フランス語の母音って何?

フランス語を初めて学ぶとき、「母音(ぼいん)」という言葉に出会うかもしれません。母音とは、声帯を震わせて出す音のこと。つまり、口を大きく開けたり、唇の形を変えて出す、あたたかい響きのある音です。フランス語では、a, e, i, o, u, yの6つの文字が基本の母音を表します。

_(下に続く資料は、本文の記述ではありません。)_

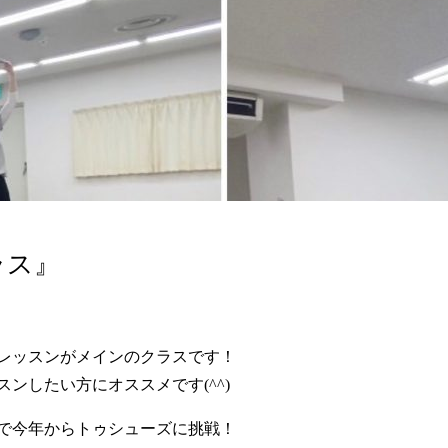
ラス』
レッスンがメインのクラスです！
ンしたい方にオススメです(^^)
で今年からトゥシューズに挑戦！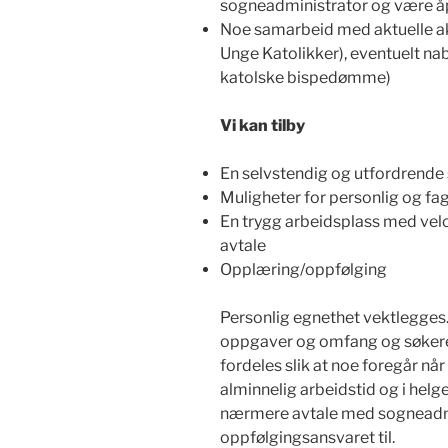
sogneadministrator og være å
Noe samarbeid med aktuelle a
Unge Katolikker), eventuelt 
katolske bispedømme)
Vi kan tilby
En selvstendig og utfordrende s
Muligheter for personlig og fag
En trygg arbeidsplass med vel
avtale
Opplæring/oppfølging
Personlig egnethet vektlegges. 
oppgaver og omfang og søkeren
fordeles slik at noe foregår når
alminnelig arbeidstid og i helge
nærmere avtale med sogneadmin
oppfølgingsansvaret til.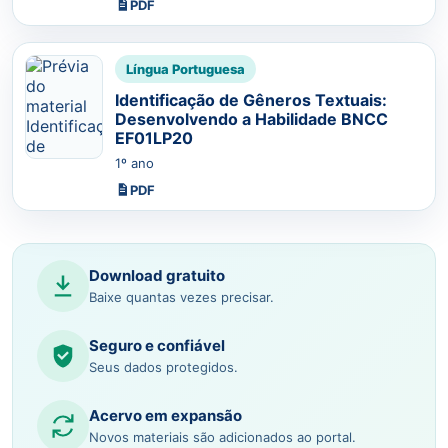
PDF
Língua Portuguesa
Identificação de Gêneros Textuais:
Desenvolvendo a Habilidade BNCC
EF01LP20
1º ano
PDF
Download gratuito
Baixe quantas vezes precisar.
Seguro e confiável
Seus dados protegidos.
Acervo em expansão
Novos materiais são adicionados ao portal.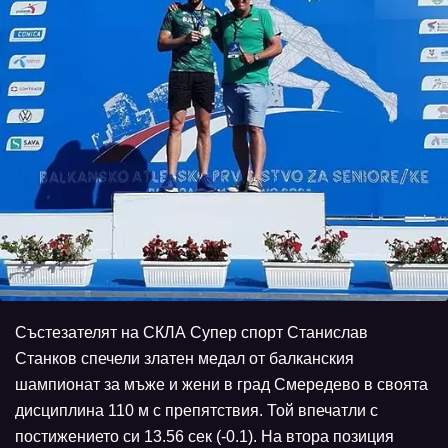
Състезателят на СКЛА Супер спорт Станислав
Станков спечели златен медал от балканския
шампионат за мъже и жени в град Смередево в своята
дисциплина 110 м с препятствия. Той впечатли с
постижението си 13.56 сек (-0.1). На втора позиция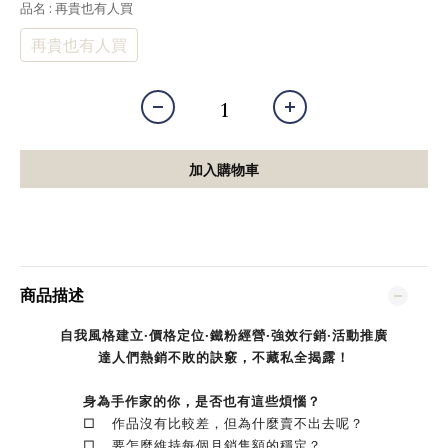
品名
: 再貴也有人買
再貴也有人買
加入購物車
商品描述
自我風格建立‧價格定位‧鐵粉經營‧強效行銷‧活動推廣
達人們熱銷不敗的訣竅，不藏私全揭露！
身為手作家的你，是否也有這些煩惱？
□ 作品沒有比較差，但為什麼賣不出去呢？
□ 要怎麼維持每個月銷售額的穩定？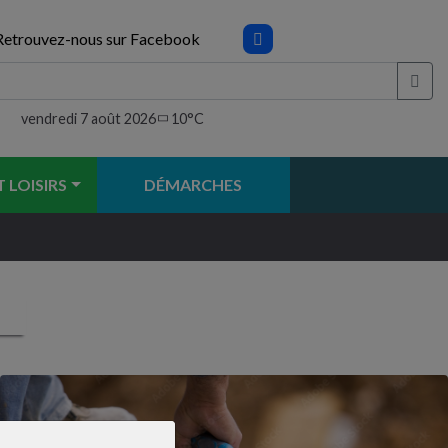
Retrouvez-nous sur Facebook
vendredi 7 août 2026
10°C
 LOISIRS
DÉMARCHES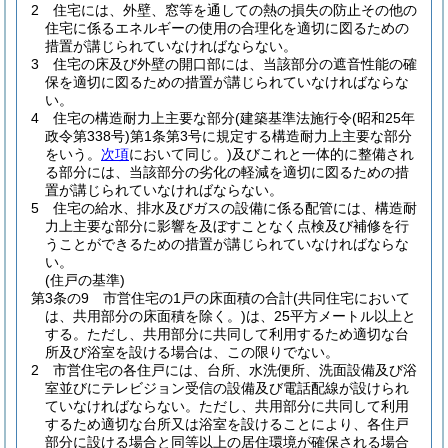
2
住宅には、外壁、窓等を通しての熱の損失の防止その他の
住宅に係るエネルギーの使用の合理化を適切に図るための
措置が講じられていなければならない。
3
住宅の床及び外壁の開口部には、当該部分の遮音性能の確
保を適切に図るための措置が講じられていなければならな
い。
4
住宅の構造耐力上主要な部分
(建築基準法施行令
(昭和25年
政令第338号)
第1条第3号に規定する構造耐力上主要な部分
をいう。
次項
において同じ。)
及びこれと一体的に整備され
る部分には、当該部分の劣化の軽減を適切に図るための措
置が講じられていなければならない。
5
住宅の給水、排水及びガスの設備に係る配管には、構造耐
力上主要な部分に影響を及ぼすことなく点検及び補修を行
うことができるための措置が講じられていなければならな
い。
(住戸の基準)
第3条の9
市営住宅の1戸の床面積の合計
(共同住宅において
は、共用部分の床面積を除く。)
は、25平方メートル以上と
する。
ただし、共用部分に共同して利用するため適切な台
所及び浴室を設ける場合は、この限りでない。
2
市営住宅の各住戸には、台所、水洗便所、洗面設備及び浴
室並びにテレビジョン受信の設備及び電話配線が設けられ
ていなければならない。
ただし、共用部分に共同して利用
するため適切な台所又は浴室を設けることにより、各住戸
部分に設ける場合と同等以上の居住環境が確保される場合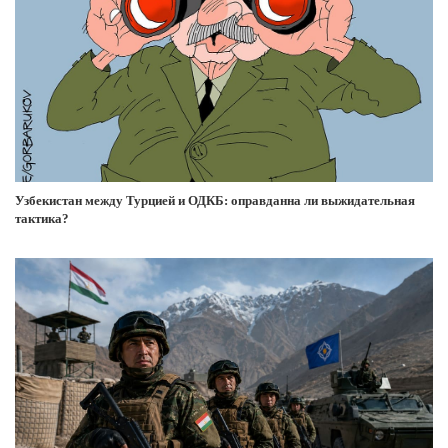
Узбекистан между Турцией и ОДКБ: оправданна ли выжидательная
тактика?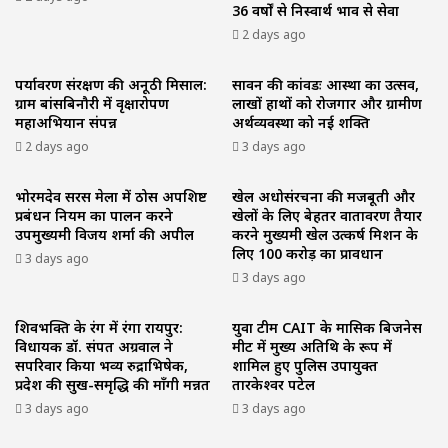
36 वर्षों से निस्वार्थ भाव से सेवा
2 days ago
पर्यावरण संरक्षण की अनूठी मिसाल:
सावन की कांवडः आस्था का उत्सव,
ग्राम बांसबिनौरी में वृक्षारोपण
लाखों हाथों को रोजगार और ग्रामीण
महाअभियान संपन्न
अर्थव्यवस्था को नई शक्ति
2 days ago
3 days ago
भोरमदेव सरस मेला में ठोस अपशिष्ट
खेल अधोसंरचना की मजबूती और
प्रबंधन नियम का पालन करने
खेलों के लिए बेहतर वातावरण तैयार
उपमुख्यमंत्री विजय शर्मा की अपील
करने मुख्यमंत्री खेल उत्कर्ष मिशन के
लिए 100 करोड़ का प्रावधान
3 days ago
3 days ago
शिवभक्ति के रंग में रंगा रायपुर:
युवा टीम CAIT के मासिक बिजनेस
विधायक डॉ. संपत अग्रवाल ने
मीट में मुख्य अतिथि के रूप में
सपरिवार किया भव्य रुद्राभिषेक,
शामिल हुए पुलिस उपायुक्त
प्रदेश की सुख-समृद्धि की माँगी मन्नत
तारकेश्वर पटेल
3 days ago
3 days ago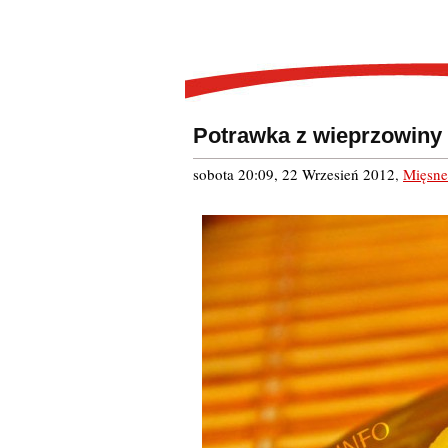
Potrawka z wieprzowiny
sobota 20:09, 22 Wrzesień 2012
,
Mięsne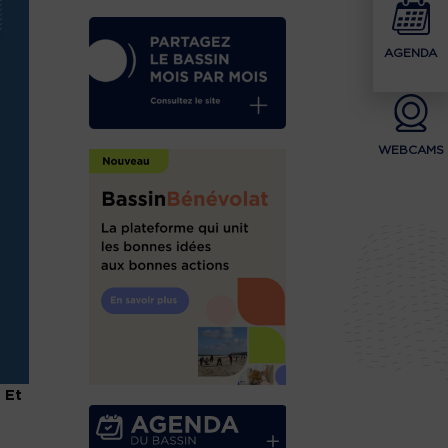
AGENDA
WEBCAMS
 Et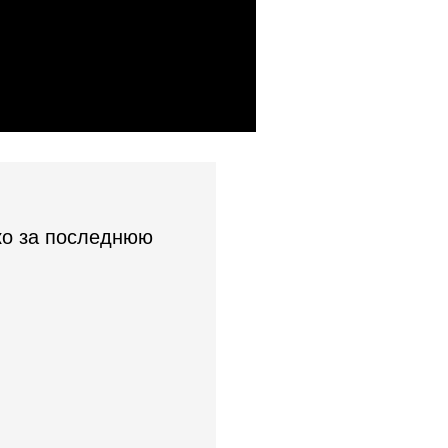
ко за последнюю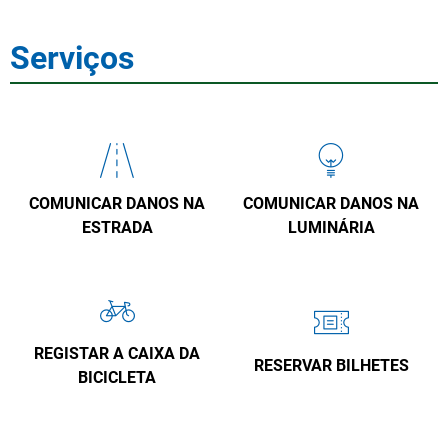
Serviços
COMUNICAR DANOS NA
COMUNICAR DANOS NA
ESTRADA
LUMINÁRIA
REGISTAR A CAIXA DA
RESERVAR BILHETES
BICICLETA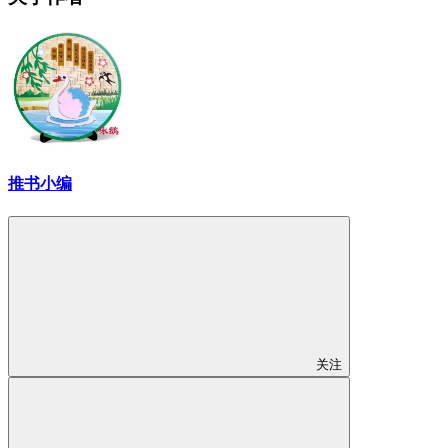
推书小编
关注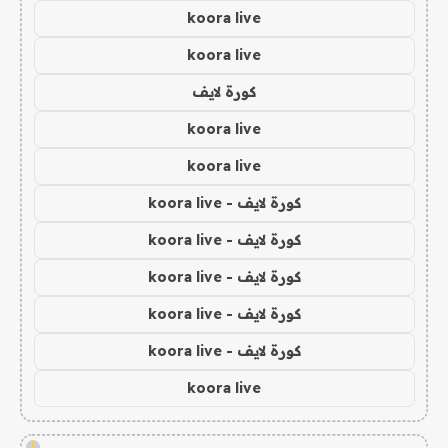
koora live
koora live
كورة لايف
koora live
koora live
كورة لايف - koora live
كورة لايف - koora live
كورة لايف - koora live
كورة لايف - koora live
كورة لايف - koora live
koora live
!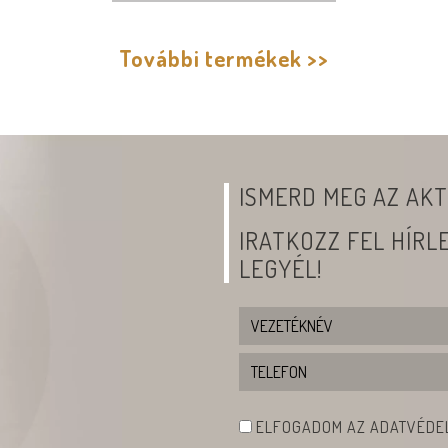
További termékek >>
ISMERD MEG AZ AKT
IRATKOZZ FEL HÍR
LEGYÉL!
ELFOGADOM AZ ADATVÉDEL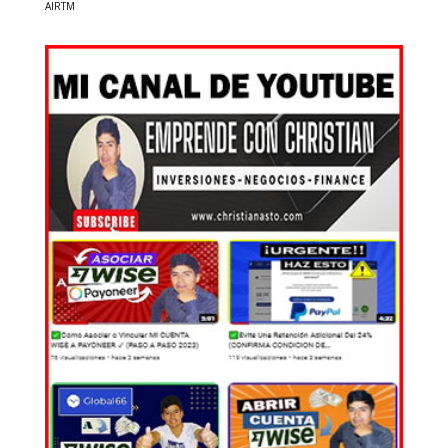
AIRTM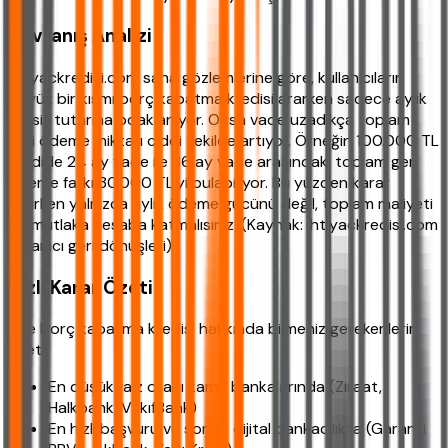
Davranış Analizi
ihtiyackredisi.com saha gözlemlerine göre, kullanıcıların
büyük bir kısmı borç kapatma kredisi ararken sadece aylık
taksit tutarına odaklanıyor. Oysa vade uzadıkça toplam
geri ödeme miktarı ciddi şekilde artıyor. Örneğin 100.000 TL
kredide 24 ay vade ile 36 ay vade arasındaki toplam geri
ödeme farkı 30.000 TL'yi bulabiliyor. Bu yüzden karar
verirken yalnızca aylık ödeme gücünü değil, toplam maliyeti
de mutlaka hesaba katmalısınız. (Kaynak: ihtiyackredisi.com
kullanıcı geri dönüşleri)
Hızlı Karar Özeti
İşte borç kapatma kredisi hakkında bilmeniz gerekenlerin
özeti:
En düşük faiz oranı kamu bankalarında (Ziraat,
Halkbank, VakıfBank)
En hızlı başvuru ve sonuç dijital bankacılıkta (Garanti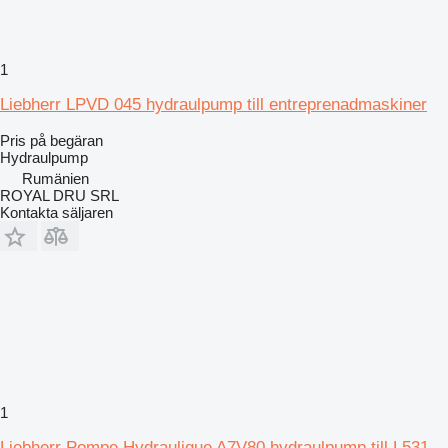
1
Liebherr LPVD 045 hydraulpump till entreprenadmaskiner
Pris på begäran
Hydraulpump
Rumänien
ROYAL DRU SRL
Kontakta säljaren
1
Liebherr Pompe Hydraulique A7V80 hydraulpump till L531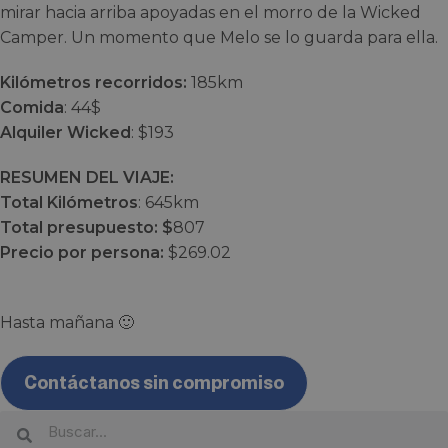
mirar hacia arriba apoyadas en el morro de la Wicked
Camper. Un momento que Melo se lo guarda para ella.
Kilómetros recorridos:
185km
Comida
: 44$
Alquiler Wicked
: $193
RESUMEN DEL VIAJE:
Total Kilómetros
: 645km
Total presupuesto: $
807
Precio por persona:
$269.02
Hasta mañana 🙂
Contáctanos sin compromiso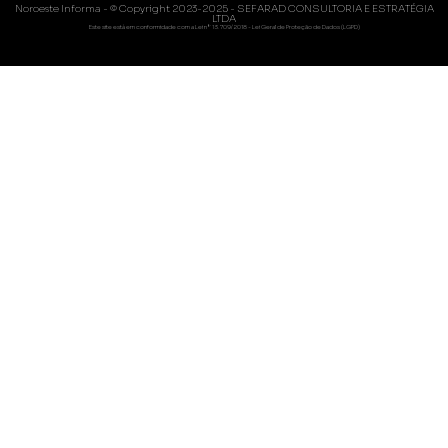
Noroeste Informa - © Copyright 2023-2025 - SEFARAD CONSULTORIA E ESTRATÉGIA
LTDA
Este site está em conformidade com a Lei nº 13.709/2018 - Lei Geral de Proteção de Dados (LGPD)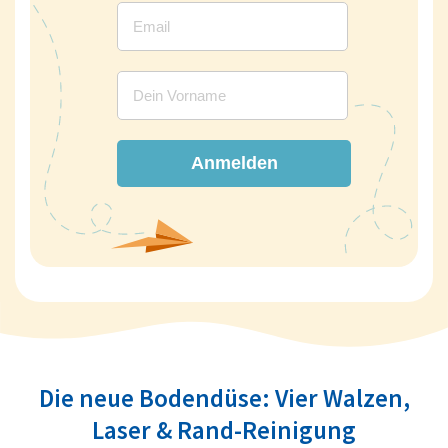
Anmelden
Die neue Bodendüse: Vier Walzen,
Laser & Rand-Reinigung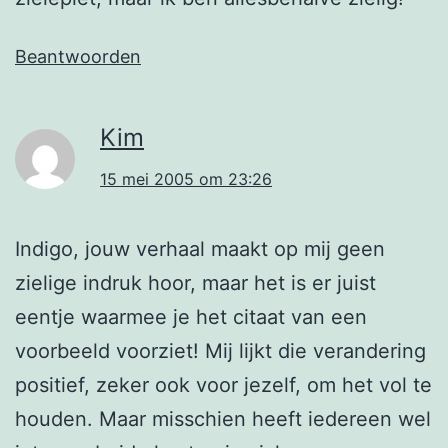
Beantwoorden
Kim
15 mei 2005 om 23:26
Indigo, jouw verhaal maakt op mij geen
zielige indruk hoor, maar het is er juist
eentje waarmee je het citaat van een
voorbeeld voorziet! Mij lijkt die verandering
positief, zeker ook voor jezelf, om het vol te
houden. Maar misschien heeft iedereen wel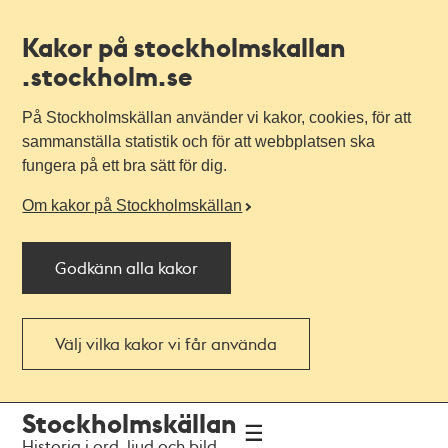
Kakor på stockholmskallan
.stockholm.se
På Stockholmskällan använder vi kakor, cookies, för att
sammanställa statistik och för att webbplatsen ska
fungera på ett bra sätt för dig.
Om kakor på Stockholmskällan
Godkänn alla kakor
Välj vilka kakor vi får använda
Till
Till
Stockholmskällan
navigationen
huvudinnehållet
Historia i ord, ljud och bild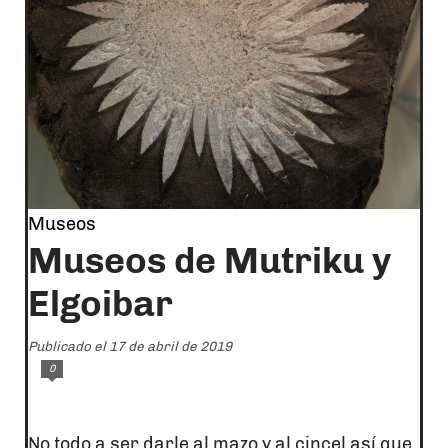
Museos
Museos de Mutriku y
Elgoibar
Publicado el 17 de abril de 2019
0
No todo a ser darle al mazo y al cincel así que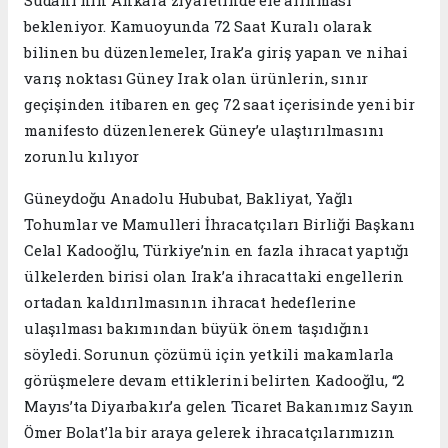
Sudani’nin Ankara ziyaretinde ele alınması
bekleniyor. Kamuoyunda 72 Saat Kuralı olarak
bilinen bu düzenlemeler, Irak’a giriş yapan ve nihai
varış noktası Güney Irak olan ürünlerin, sınır
geçişinden itibaren en geç 72 saat içerisinde yeni bir
manifesto düzenlenerek Güney’e ulaştırılmasını
zorunlu kılıyor
Güneydoğu Anadolu Hububat, Bakliyat, Yağlı
Tohumlar ve Mamulleri İhracatçıları Birliği Başkanı
Celal Kadooğlu, Türkiye’nin en fazla ihracat yaptığı
ülkelerden birisi olan Irak’a ihracattaki engellerin
ortadan kaldırılmasının ihracat hedeflerine
ulaşılması bakımından büyük önem taşıdığını
söyledi. Sorunun çözümü için yetkili makamlarla
görüşmelere devam ettiklerini belirten Kadooğlu, “2
Mayıs’ta Diyarbakır’a gelen Ticaret Bakanımız Sayın
Ömer Bolat’la bir araya gelerek ihracatçılarımızın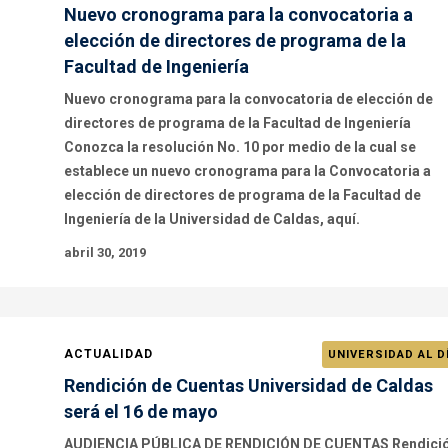
Nuevo cronograma para la convocatoria a
elección de directores de programa de la
Facultad de Ingeniería
Nuevo cronograma para la convocatoria de elección de
directores de programa de la Facultad de Ingeniería
Conozca la resolución No. 10 por medio de la cual se
establece un nuevo cronograma para la Convocatoria a
elección de directores de programa de la Facultad de
Ingeniería de la Universidad de Caldas, aquí.
abril 30, 2019
ACTUALIDAD
UNIVERSIDAD AL D
Rendición de Cuentas Universidad de Caldas
será el 16 de mayo
AUDIENCIA PÚBLICA DE RENDICIÓN DE CUENTAS Rendici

でも、それだけではありません。フランス語には、2文字以上の組み合わせで1つの母音音を作る「二重母音」や「鼻母音」もたくさんあります。たとえば、au(オ)やai(エ)はよく使われます。また、on, un, ain, ein, einのような鼻から音を抜く「鼻母音」は、フランス語らしい発音の特徴です。さらに、oiは「ワ」と聞こえたり、ouは「ウ」と発音されたりと、見た目と音が一致しないことも多く、ここが学習のポイントです。

実際の会話では、母音の長さや強弱、周囲の子音とのバランスで、同じ文字でも微妙に違う響きになります。たとえば「e」1文字だけの「e muet(無声のe)」は、文の中ではほとんど発音しないことも。フランス語の美しいリズムは、こうした母音の変化が大きく関わっているのです。

母音を正しく発音できるようになると、聞き取りも話すこともグッと楽になります。もちろん、耳で聞いて真似るのが一番の近道。日々の練習で、自然なフランス語に近づいていきましょう。